Une fois ce stade atteint, notre objectif suivant est de préparer les élèves aux activités permettant de maintenir un niveau de vie normal de façon autonome. Dans le cas de la paralysie cérébrale, cet objectif est encore plus important. Les thérapeutes doivent étudier quelles sont les activités normales de l’élève et leur demander quelles sont celles qui leur sont difficiles, analyser et trouver les moyens de pouvoir les exécuter.

Tester les objectifs suivants : les individus affectés doivent pouvoir s’asseoir à partir de la position allongée ; se lever à partir de la position assise, et marcher (si possible), ou progresser sur une certaine distance ; ils doivent pouvoir atteindre leur fauteuil roulant ; se servir de leurs bras pour manœuvrer leur fauteuil, etc.

 

Une fois qu’ils sont à l’aise dans leurs activités de maintien de vie normale, l’objectif suivant est de les préparer à leur profession. Une formation professionnelle appropriée pourra certainement améliorer leur bien-être psychologique.

En vue d’atteindre ces objectifs, nous devons améliorer leur constitution physique. En raison de leur maladie, certaines parties de leur corps physique peuvent subir des complications avec le temps.

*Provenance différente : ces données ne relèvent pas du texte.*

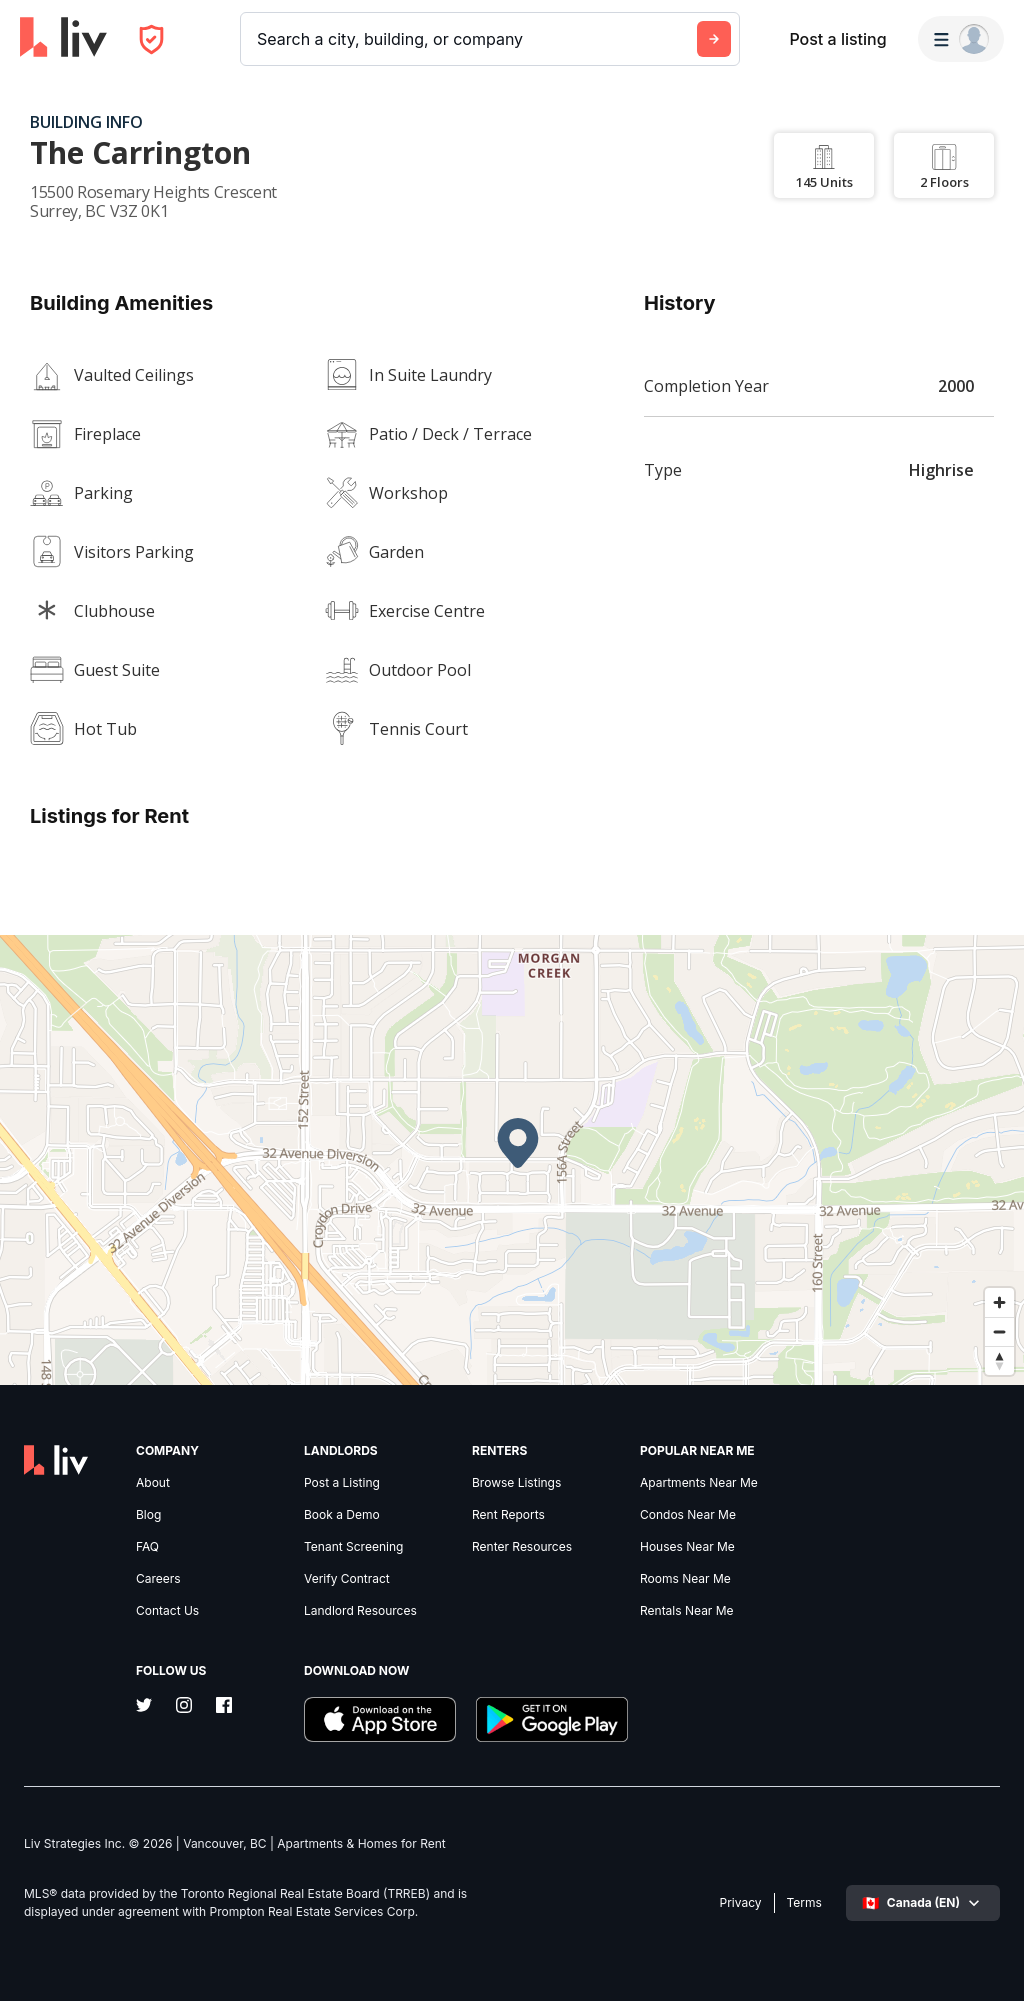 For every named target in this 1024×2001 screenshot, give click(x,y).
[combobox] (259, 39)
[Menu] (961, 39)
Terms (804, 1903)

Les objectifs suivants peuvent les aider :

Objectif 1 : Travailler sur les lombaires, les articulations de la hanche et les os du bassin

Pour la plupart de ces personnes, la mobilité dépend entièrement de la chaise roulante. Cette position assise, surtout pendant une durée prolongée, stoppe la mobilité des lombaires (L4,5, & S1), des articulations de la hanche et les mouvements facilitateurs des os du bassin. De nombreuses personnes développent des complications dans ces zones sur le long terme et d’autres développent aussi une déviation de la colonne. Ainsi, afin d’éviter ces problèmes, les thérapeutes doivent concevoir des techniques appropriées pour agir sur ces zones.

 

Objectif 2 : Ouverture de la hanche

De par leur position assise sur le fauteuil roulant pendant une longue période, il y a rarement possibilité d’ouverture de la hanche. De cette position défavorable s’ensuit un déséquilibre dans l’alignement de la colonne, accompagnée du développement d’une cyphose prononcée. Il faut observer ces évolutions et concevoir des pratiques œuvrant dans le sens opposé.

 

Objectif 3 : Renforcer les bras

La plupart de ces personnes utilisent encore des fauteuils roulants qu’elles manœuvrent manuellement. Elles ont besoin d’une bonne force de bras pour pousser sur les roues. Le soir, quand les tâches de la journée sont terminées, elles ont besoin d’une détente correcte de toute la constitution incluant les bras.

 

Objectif 4 : Prendre soin de la constitution psychologique

De nombreuses personnes, à cause de leur handicap physique, souffrent également d’un trauma psychologique. La pratique du yoga est très efficace pour obtenir une certaine quiétude et une détente mentale de l’élève, vous trouverez des méthodes à conseiller dans la pratique du yoga en général. Si les élèves pratiquent avec confiance, ils obtiendront des résultats tangibles.

 

Objectif 5 : Affections de Vijñānamayam  

La paralysie cérébrale, d’après les principes du yoga, est un problème de vijñānamayam. La cause de ce problème réside dans les couches profondes du vijñānamayam. Seules les manifestations se trouvent au niveau du mental, des systèmes physiologiques et du corps physique. Les principes de yoga thérapie nous apprennent clairement que pour ces problèmes de vijñānamayam, l’acceptation et aller de l’avant est le seul moyen. Ce principe est plus facile à comprendre qu’à mettre en pratique. Les yoga thérapeutes doivent mettre à profit une bonne relation avec les élèves et des séances régulières de bilan pour inculquer ces principes de façon subtile et imperceptible. Une fois que le vijñānamayam des élèves est ouvert, notre travail est fait.

 

Objectif 6 : Le soutien de la famille

La paralysie cérébrale est un trouble dans lequel les membres de la famille et les parents proches sont touchés par la souffrance de l’individu. Ils jouent également un rôle important et nécessaire dans le bien-être des personnes affectées. Les yoga thérapeutes doivent comprendre cette situation et éduquer, former les personnes-soutien de façon appropriée.